--- Data ---

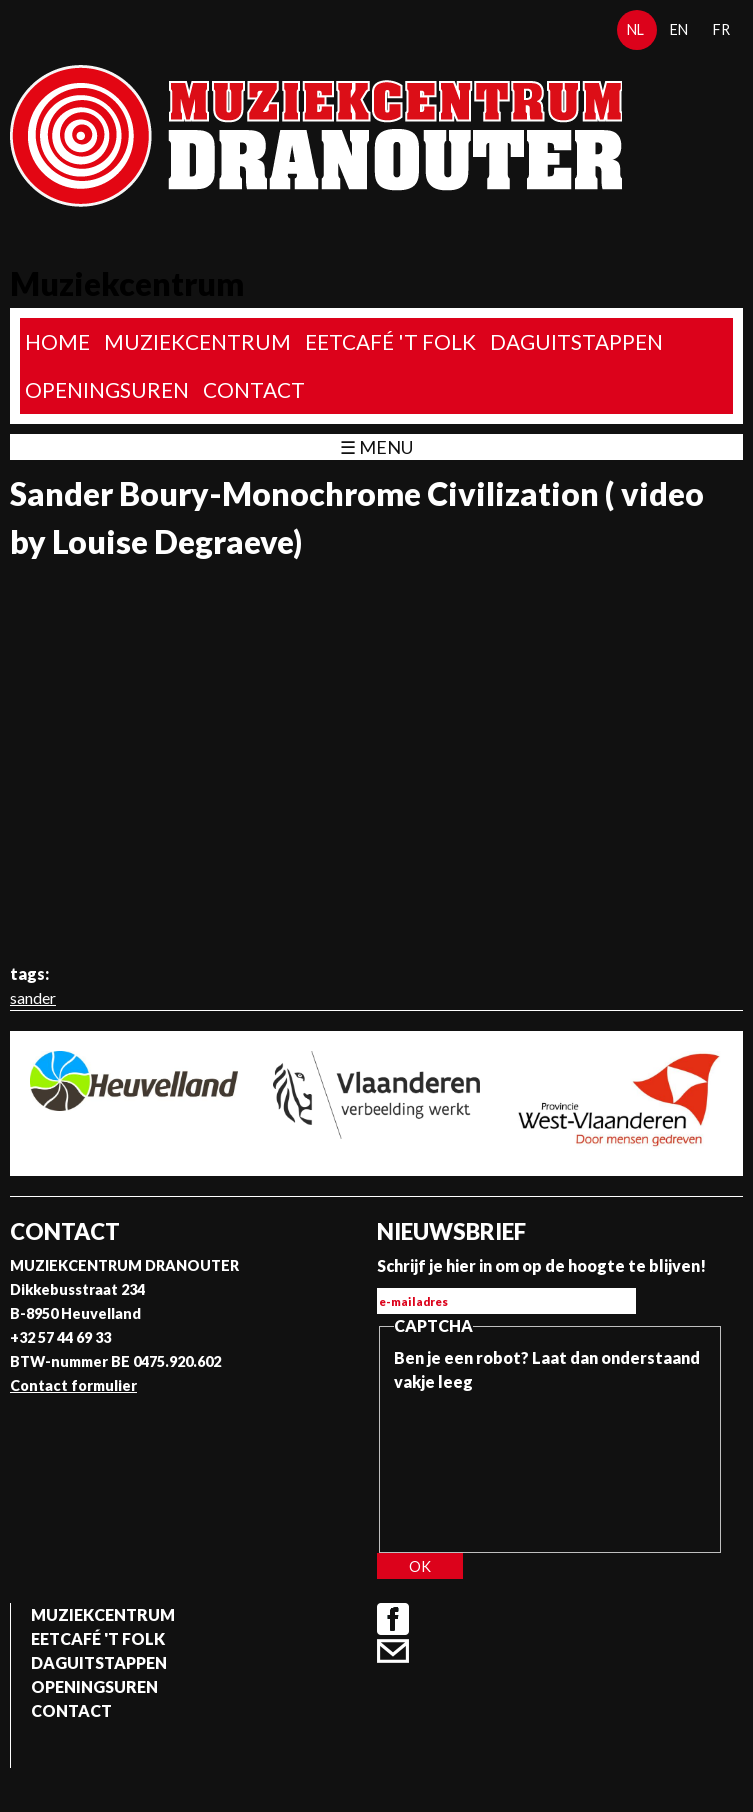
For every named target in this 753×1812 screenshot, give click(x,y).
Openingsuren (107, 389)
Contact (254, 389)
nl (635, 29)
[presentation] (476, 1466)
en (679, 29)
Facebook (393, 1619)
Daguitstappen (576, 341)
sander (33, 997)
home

---

_About this task:_
The complete material, set down exactly and stripped of pictures, is the expected response.

_Worked solution:_
For every named target in this 753×1812 screenshot, give click(x,y).
Openingsuren (107, 389)
Contact (254, 389)
nl (635, 29)
[presentation] (476, 1466)
en (679, 29)
Facebook (393, 1619)
Daguitstappen (576, 341)
sander (33, 997)
home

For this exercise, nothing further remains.